The DCE in Fig. 2 carries out a sequence of LC tests, measures the path delays, and records the digitized representation of them, called PUF numbers or **PNs**, in block RAM on the FPGA. In our current implementation, the DCE runs to completion before the BGE component is started.

**Clock Generator.** The clock generator module generates two clock signals: a Launch clock and a Capture clock, and is shown on the left in Fig. 2. In our design, this module contains three digital clock managers, or DCMs. A 'master' DCM is used to reduce the off-chip oscillator-generated 100 MHz clock to 50 MHz. The output of the master DCM drives the Launch and Capture DCMs. We utilize the fine phase adjustment (FPA) feature of the Capture DCM to 'tune' the phase relationship between the Launch and Capture clocks. At 50 MHz, the FPA allows 80-ps of resolution in the phase of the Capture clock on the V2Pro FPGA chips.

When the DCE is configuring the scan chains in preparation for the LC test, the phase relationship between the Launch and Capture clocks is set to 0. Just prior to the launch event, the controlling state machine selects the 180° phase-shifted output of the Capture DCM, and the FPA feature is used to tune the phase in an iterative process designed to meet a specific goal (to be discussed).

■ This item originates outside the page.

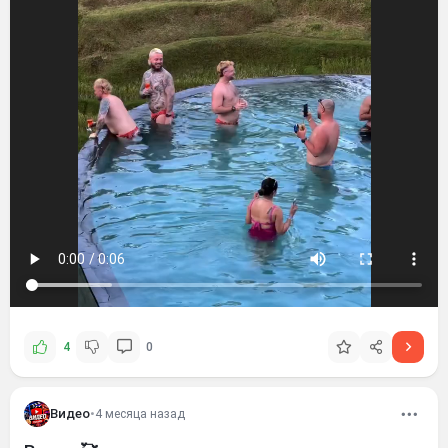
4
0
Видео
•
4 месяца назад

Table 1 summarizes the characteristics of the Capture clock, and Fig. 3 illustrates the timing relationship between the Launch and Capture clocks for different values of the 'Phase Adj.' control counter in the DCM. The launch and capture events occur on the rising edge of the corresponding clocks. From the timing diagram, this allows path delays from 5 ns to 15 ns in length to be measured. The 0 to 128 range of values (called PNs) are used as a digital representation of the path delays.

| TABLE II. CAPTURE CLOCK PHASE ADJUSTMEN | ΝT |
|-----------------------------------------|----|
|-----------------------------------------|----|

| Phase Adj. | Phase Angle | LC Interval |
|------------|-------------|-------------|
| 0          | 90°         | 5 ns        |
| 64         | 180°        | 10 ns       |
| 128        | 270°        | 15 ns       |

The remaining components of the DCE are as follows: **PN Memory:** A block RAM used to store the PNs.

**LC LFSR Controller:** A 32-bit linear feedback shift register (LFSR) used to produce the randomized launch vectors.

**REBEL Controller:** Configures the IP in the REBEL row attached to the output of the AES logic block.

Sample Analysis Engine (SAE): Analyzes the digitized



Fig. 3: Launch/Capture Timing Diagram

results in the delay chain after each LC test for a given path and determines whether the path is 'valid'. A valid path is defined as one that has a real transition, is glitch-free, and produces consistent results across multiple samples.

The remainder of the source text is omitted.